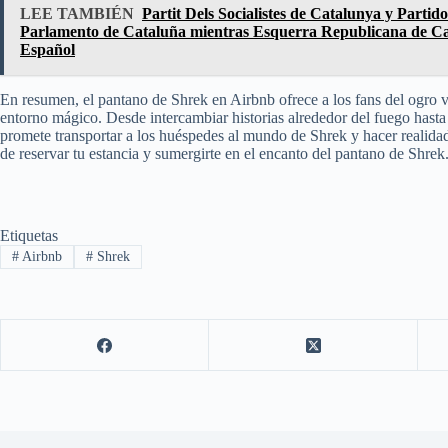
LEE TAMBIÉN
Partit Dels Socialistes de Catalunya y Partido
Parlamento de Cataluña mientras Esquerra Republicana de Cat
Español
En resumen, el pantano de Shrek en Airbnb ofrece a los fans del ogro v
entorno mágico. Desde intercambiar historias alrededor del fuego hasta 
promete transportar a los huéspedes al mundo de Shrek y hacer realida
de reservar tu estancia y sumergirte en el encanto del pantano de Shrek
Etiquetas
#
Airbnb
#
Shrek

# # #

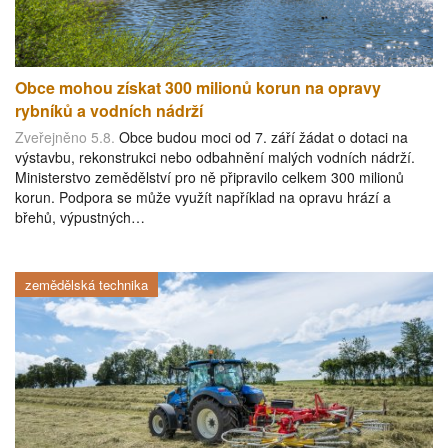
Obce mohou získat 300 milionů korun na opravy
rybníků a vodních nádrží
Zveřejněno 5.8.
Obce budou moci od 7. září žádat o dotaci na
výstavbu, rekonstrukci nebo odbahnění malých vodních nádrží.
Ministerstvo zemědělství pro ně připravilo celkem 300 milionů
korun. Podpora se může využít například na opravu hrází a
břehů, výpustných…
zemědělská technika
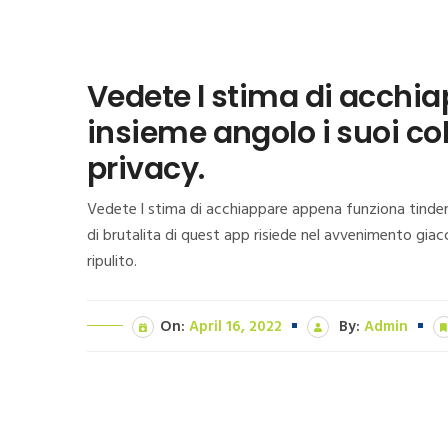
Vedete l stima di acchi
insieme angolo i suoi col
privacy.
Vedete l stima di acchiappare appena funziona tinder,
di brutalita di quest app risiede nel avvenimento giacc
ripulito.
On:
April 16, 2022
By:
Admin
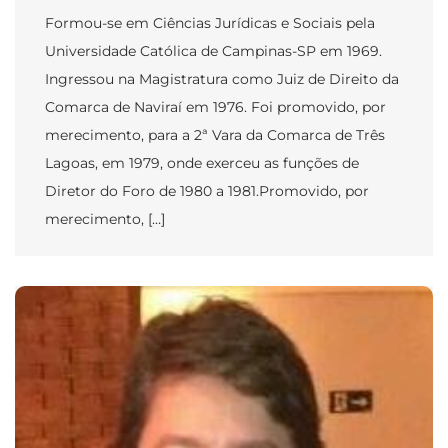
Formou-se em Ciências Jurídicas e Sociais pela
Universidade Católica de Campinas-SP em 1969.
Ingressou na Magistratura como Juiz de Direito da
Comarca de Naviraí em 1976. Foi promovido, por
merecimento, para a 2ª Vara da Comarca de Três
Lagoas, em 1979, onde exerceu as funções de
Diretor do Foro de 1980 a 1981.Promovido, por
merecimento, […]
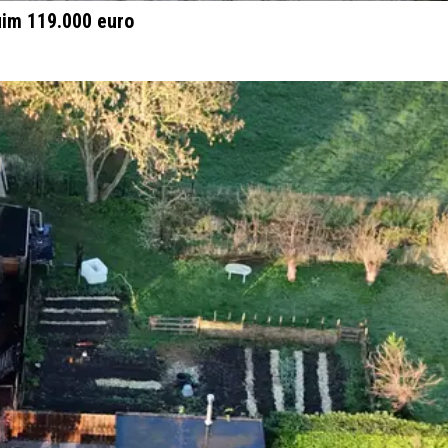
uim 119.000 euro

# # #

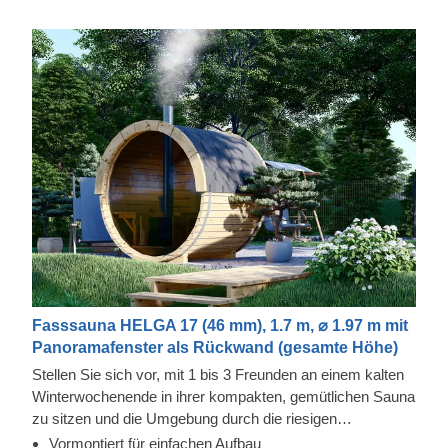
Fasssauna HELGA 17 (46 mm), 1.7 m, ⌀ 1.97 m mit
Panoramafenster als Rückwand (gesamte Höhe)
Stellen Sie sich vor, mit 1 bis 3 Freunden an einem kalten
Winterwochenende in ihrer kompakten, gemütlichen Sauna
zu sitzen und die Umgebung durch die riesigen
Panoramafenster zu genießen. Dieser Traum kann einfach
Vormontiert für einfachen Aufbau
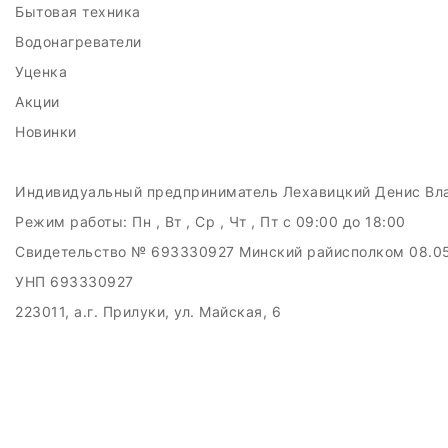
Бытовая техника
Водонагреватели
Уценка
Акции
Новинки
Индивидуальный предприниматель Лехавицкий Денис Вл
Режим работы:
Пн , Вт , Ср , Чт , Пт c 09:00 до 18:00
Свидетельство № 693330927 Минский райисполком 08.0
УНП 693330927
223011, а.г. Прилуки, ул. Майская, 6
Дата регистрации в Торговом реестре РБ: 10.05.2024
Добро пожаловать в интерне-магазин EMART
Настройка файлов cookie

# # #

The answer consists of the lines above that include the word "stima", each copied exactly.

Vedete l stima di acchi
Vedete l stima di acchiappare appena funziona tinder,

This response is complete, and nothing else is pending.